## Study material
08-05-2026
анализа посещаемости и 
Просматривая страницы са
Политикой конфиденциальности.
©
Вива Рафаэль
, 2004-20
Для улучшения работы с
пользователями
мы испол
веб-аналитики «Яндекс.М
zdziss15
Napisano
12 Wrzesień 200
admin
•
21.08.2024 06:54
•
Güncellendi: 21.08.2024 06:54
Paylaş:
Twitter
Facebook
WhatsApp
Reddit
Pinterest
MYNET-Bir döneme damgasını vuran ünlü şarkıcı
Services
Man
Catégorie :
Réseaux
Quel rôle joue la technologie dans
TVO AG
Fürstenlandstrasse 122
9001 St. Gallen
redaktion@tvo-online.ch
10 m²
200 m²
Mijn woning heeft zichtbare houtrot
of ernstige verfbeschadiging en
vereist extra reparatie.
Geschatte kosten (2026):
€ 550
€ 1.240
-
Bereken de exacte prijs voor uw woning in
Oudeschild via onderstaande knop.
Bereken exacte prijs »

* * *

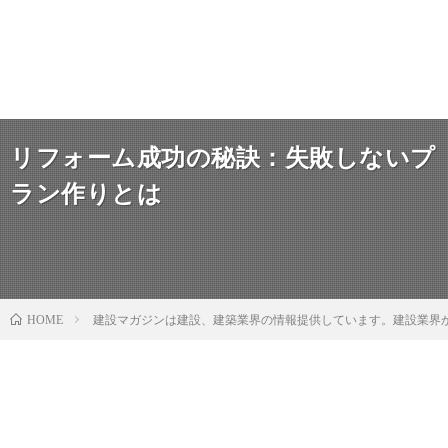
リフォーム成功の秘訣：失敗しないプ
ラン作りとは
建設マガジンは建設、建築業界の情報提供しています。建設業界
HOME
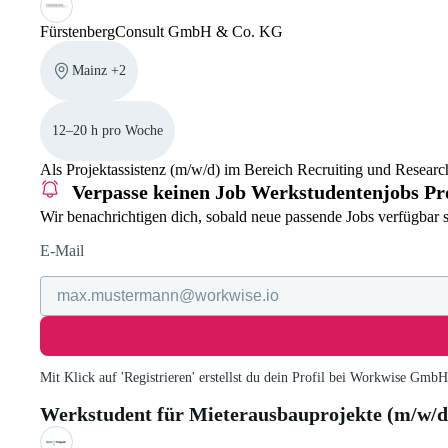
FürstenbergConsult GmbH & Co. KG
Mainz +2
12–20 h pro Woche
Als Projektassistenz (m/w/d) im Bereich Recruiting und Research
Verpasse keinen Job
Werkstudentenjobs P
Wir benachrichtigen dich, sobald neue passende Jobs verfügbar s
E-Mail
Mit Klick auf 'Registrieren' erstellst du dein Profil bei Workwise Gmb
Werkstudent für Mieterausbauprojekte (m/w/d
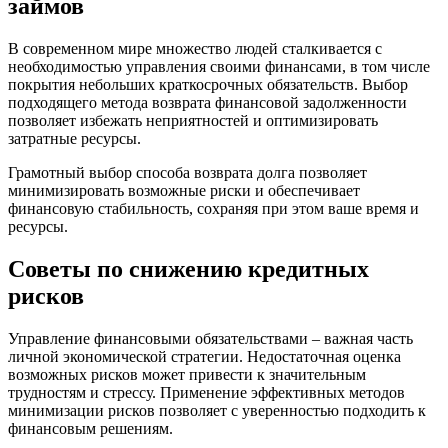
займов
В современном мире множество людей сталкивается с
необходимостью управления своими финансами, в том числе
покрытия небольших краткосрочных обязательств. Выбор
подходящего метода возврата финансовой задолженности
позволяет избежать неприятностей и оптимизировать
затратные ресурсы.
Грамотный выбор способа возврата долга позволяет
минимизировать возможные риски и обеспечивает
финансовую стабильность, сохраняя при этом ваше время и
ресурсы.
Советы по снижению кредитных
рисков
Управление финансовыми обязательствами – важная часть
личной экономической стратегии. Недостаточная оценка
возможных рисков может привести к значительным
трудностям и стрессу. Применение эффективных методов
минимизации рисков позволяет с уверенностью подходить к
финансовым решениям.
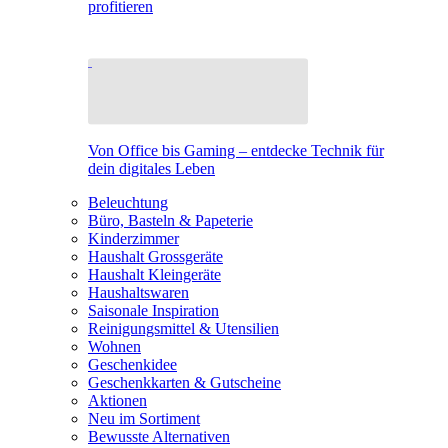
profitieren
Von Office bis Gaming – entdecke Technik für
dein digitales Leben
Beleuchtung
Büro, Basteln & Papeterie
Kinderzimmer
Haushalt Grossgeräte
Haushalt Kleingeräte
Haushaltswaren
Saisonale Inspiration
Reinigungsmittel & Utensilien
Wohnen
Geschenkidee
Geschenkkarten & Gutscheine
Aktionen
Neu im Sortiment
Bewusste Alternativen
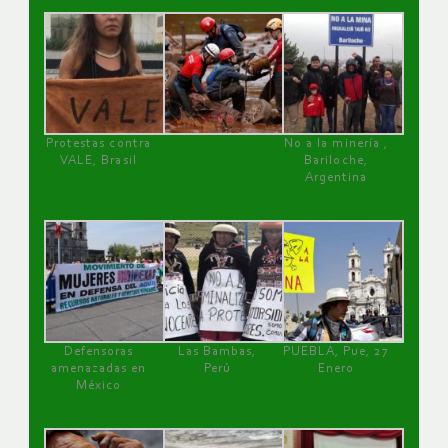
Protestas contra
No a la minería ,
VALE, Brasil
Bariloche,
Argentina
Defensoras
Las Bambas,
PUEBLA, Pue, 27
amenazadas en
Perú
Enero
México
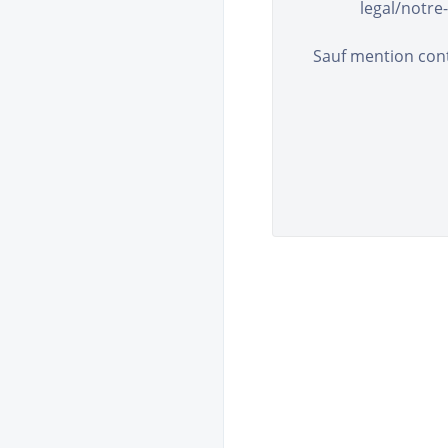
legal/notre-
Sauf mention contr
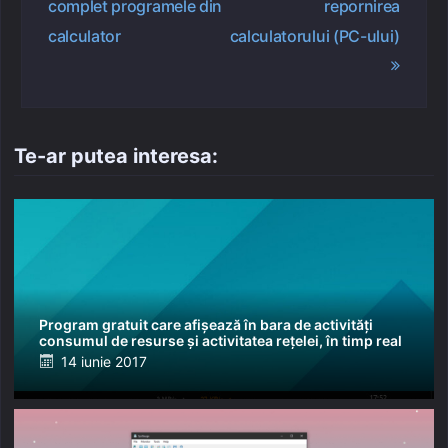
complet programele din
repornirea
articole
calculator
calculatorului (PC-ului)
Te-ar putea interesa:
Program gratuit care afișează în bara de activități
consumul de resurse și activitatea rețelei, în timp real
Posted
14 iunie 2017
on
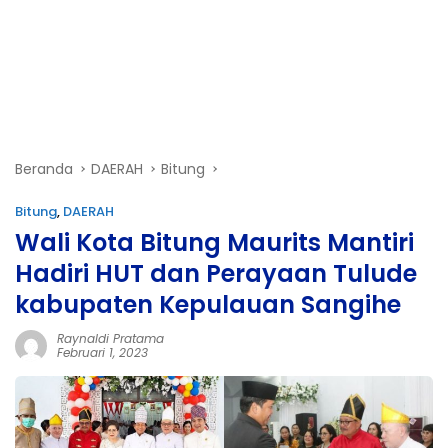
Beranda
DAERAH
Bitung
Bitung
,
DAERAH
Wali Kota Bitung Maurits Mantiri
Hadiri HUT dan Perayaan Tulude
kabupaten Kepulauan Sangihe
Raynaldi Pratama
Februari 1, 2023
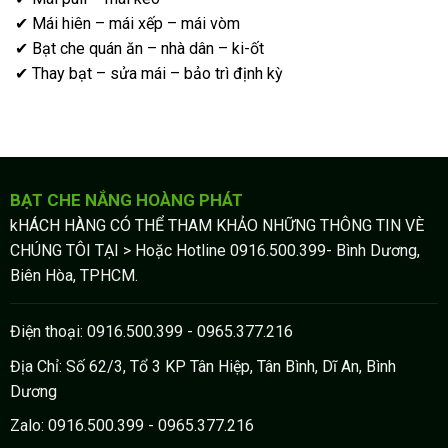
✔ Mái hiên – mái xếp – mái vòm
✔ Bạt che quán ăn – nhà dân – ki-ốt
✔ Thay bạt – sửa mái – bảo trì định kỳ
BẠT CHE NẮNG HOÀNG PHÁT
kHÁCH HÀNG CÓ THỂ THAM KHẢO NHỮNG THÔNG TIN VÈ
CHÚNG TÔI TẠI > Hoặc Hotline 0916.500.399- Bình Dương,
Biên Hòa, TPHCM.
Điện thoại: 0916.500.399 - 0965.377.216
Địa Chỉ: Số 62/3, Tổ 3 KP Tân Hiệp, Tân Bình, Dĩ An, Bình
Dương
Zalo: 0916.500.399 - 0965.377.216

## Exercise details
In the material above, the stretch from the line with "Beleuchtung" through the line with "Zalo: 0916.500.399 - 0965.377.216" is to be given again exactly, minus the pictures.

## Answer to the exercise
Beleuchtung
Büro, Basteln & Papeterie
Kinderzimmer
Haushalt Grossgeräte
Haushalt Kleingeräte
Haushaltswaren
Saisonale Inspiration
Reinigungsmittel & Utensilien
Wohnen
Geschenkidee
Geschenkkarten & Gutscheine
Aktionen
Neu im Sortiment
Bewusste Alternativen
Protestas contra
No a la minería ,
VALE, Brasil
Bariloche,
Argentina
Defensoras
Las Bambas,
PUEBLA, Pue, 27
amenazadas en
Perú
Enero
México
legal/notre-
Sauf mention contr
complet programele din
repornirea
articole
calculator
calculatorului (PC-ului)
Te-ar putea interesa:
Program gratuit care afișează în bara de activități
consumul de resurse și activitatea rețelei, în timp real
Posted
14 iunie 2017
on
Beranda
DAERAH
Bitung
Bitung
,
DAERAH
Wali Kota Bitung Maurits Mantiri
Hadiri HUT dan Perayaan Tulude
kabupaten Kepulauan Sangihe
Raynaldi Pratama
Februari 1, 2023
✔ Mái hiên – mái xếp – mái vòm
✔ Bạt che quán ăn – nhà dân – ki-ốt
✔ Thay bạt – sửa mái – bảo trì định kỳ
BẠT CHE NẮNG HOÀNG PHÁT
kHÁCH HÀNG CÓ THỂ THAM KHẢO NHỮNG THÔNG TIN VÈ
CHÚNG TÔI TẠI > Hoặc Hotline 0916.500.399- Bình Dương,
Biên Hòa, TPHCM.
Điện thoại: 0916.500.399 - 0965.377.216
Địa Chỉ: Số 62/3, Tổ 3 KP Tân Hiệp, Tân Bình, Dĩ An, Bình
Dương
Zalo: 0916.500.399 - 0965.377.216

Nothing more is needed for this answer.